PROVIDED RECORDS section start

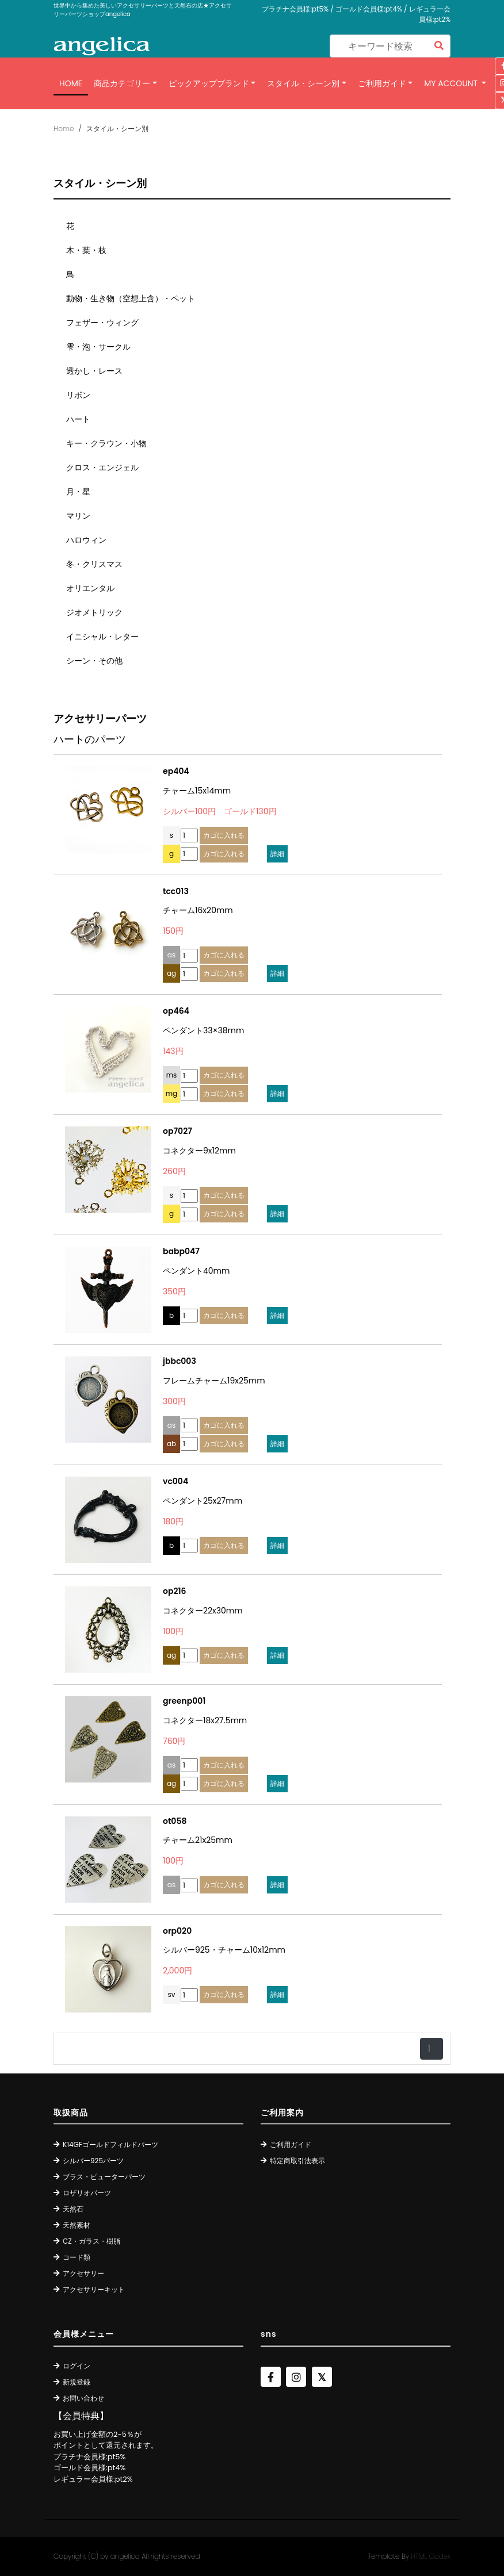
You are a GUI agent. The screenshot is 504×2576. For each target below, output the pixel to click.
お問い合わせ (83, 2398)
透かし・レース (94, 371)
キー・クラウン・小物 (106, 443)
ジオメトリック (94, 612)
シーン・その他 (94, 660)
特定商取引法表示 (297, 2160)
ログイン (76, 2366)
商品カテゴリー (122, 83)
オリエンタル (90, 588)
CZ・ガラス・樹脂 (91, 2241)
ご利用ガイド (382, 83)
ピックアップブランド (209, 83)
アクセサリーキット (94, 2289)
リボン (78, 395)
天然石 (73, 2209)
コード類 (76, 2257)
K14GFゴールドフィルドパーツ (110, 2144)
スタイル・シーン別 (303, 83)
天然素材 (76, 2225)
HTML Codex (430, 2556)
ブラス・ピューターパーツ (104, 2177)
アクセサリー (83, 2273)
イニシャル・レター (102, 636)
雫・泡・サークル (98, 346)
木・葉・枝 (86, 250)
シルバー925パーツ (93, 2160)
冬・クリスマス (94, 564)
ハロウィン (86, 540)
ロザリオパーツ (87, 2193)
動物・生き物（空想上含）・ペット (130, 298)
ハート (78, 419)
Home (70, 83)
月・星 (78, 491)
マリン (78, 516)
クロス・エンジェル (102, 467)
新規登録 (76, 2382)
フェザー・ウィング (102, 322)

PROVIDED RECORDS section end

_REQUIRED ACTION_:
Set down the records above word for word, from the first line through the line containing "アクセサリー (83, 2273)", both included; leave out the pictures.

_WRITTEN ANSWER_:
You are a GUI agent. The screenshot is 504×2576. For each target below, output the pixel to click.
お問い合わせ (83, 2398)
透かし・レース (94, 371)
キー・クラウン・小物 (106, 443)
ジオメトリック (94, 612)
シーン・その他 (94, 660)
特定商取引法表示 (297, 2160)
ログイン (76, 2366)
商品カテゴリー (122, 83)
オリエンタル (90, 588)
CZ・ガラス・樹脂 (91, 2241)
ご利用ガイド (382, 83)
ピックアップブランド (209, 83)
アクセサリーキット (94, 2289)
リボン (78, 395)
天然石 (73, 2209)
コード類 (76, 2257)
K14GFゴールドフィルドパーツ (110, 2144)
スタイル・シーン別 (303, 83)
天然素材 (76, 2225)
HTML Codex (430, 2556)
ブラス・ピューターパーツ (104, 2177)
アクセサリー (83, 2273)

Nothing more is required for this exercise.